Per apprendere l’arte dell’ascolto con il consultorio «Familiaris Consortio»

Martedì 24 gennaio, a Villa Adriana, presso la parrocchia di San Silvestro Papa si è tenuto il secondo appuntamento del percorso “L’arte dell’ascolto”. Fiorenzo Orati, a nome del Consultorio diocesano Familiaris Consortio, ha aperto l’incontro riferendosi a Gesù maestro dell’ascolto e agli Atti degli Apostoli, tracciando il parallelo con “fatica”, “sofferenza” e “autonomia”, tre punti/valori introdotti dalla dott.ssa Bianca Crocamo nell’incontro dello scorso 17 gennaio.

La professoressa ha ripreso il percorso partendo dalle “emozioni”. Esse evolvono rapidamente, a differenza dei sentimenti che hanno un tempo di vita stabile, vedi la “soddisfazione”: che consegue una fatica (non sforzo) a cui dovrebbero essere educati i bambini. La fatica è un antidoto a tanti vizi come l’invidia: se racconto a qualcuno l’elenco dei miei traguardi senza motivo, soltanto per riempire la mia autostima, attivo nell’altro l’invidia, in quanto proietto solo l’immagine di me che voglio mostrare; se invece comunico la fatica fatta per raggiungerli, l’invidia non si attiva. Essa segnala una mancanza che l’altro sta vivendo. Se utilizzata come input positivo, in un ascolto attivo, ci pone in relazione con l’altro.

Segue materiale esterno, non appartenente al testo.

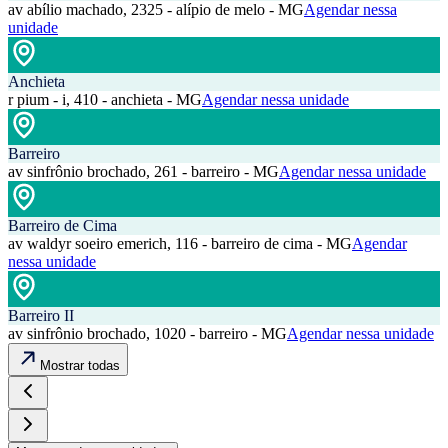
av abílio machado, 2325 - alípio de melo - MG
Agendar nessa
unidade
Anchieta
r pium - i, 410 - anchieta - MG
Agendar nessa unidade
Barreiro
av sinfrônio brochado, 261 - barreiro - MG
Agendar nessa unidade
Barreiro de Cima
av waldyr soeiro emerich, 116 - barreiro de cima - MG
Agendar
nessa unidade
Barreiro II
av sinfrônio brochado, 1020 - barreiro - MG
Agendar nessa unidade
Mostrar todas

Infatti l’emo-zione (muovere all’azione) non è nè buona nè cattiva, dipende se utilizzata con finalità costruttive o distruttive. La dottoressa ribadisce come i nostri ragazzi non sanno stare al mondo, anche perché non sono educati alla fatica, come strumento di vita. Oggi in famiglia non hanno nemmeno molte possibilità di vedere la fatica dei genitori, così spesso fuori casa. Idem per le competenze esistenziali di base che quindi non apprendono. Anche i presenti hanno riscontrato una certa difficoltà nella ricerca di una definizione positiva e funzionale della fatica. Scegliendo poi «la fatica è normale». Secondo la Crocamo, ciò deriva dal preconcetto culturale che la parola “fatica” ci insinua, motivo per cui educhiamo a non faticare come a “non soffrire”. Ma come accettare la sofferenza? Bisogna “darle un nome” abitarla senza conflitto, riconoscendola semplicemente come una realtà attuale, senza rassegnazione; avviando così un processo di sana elaborazione, che la rende risorsa di vita. Se ciò non avviene, il nostro cuore non sarà mai in pace ed entrerà in un circolo vizioso di rimuginazione.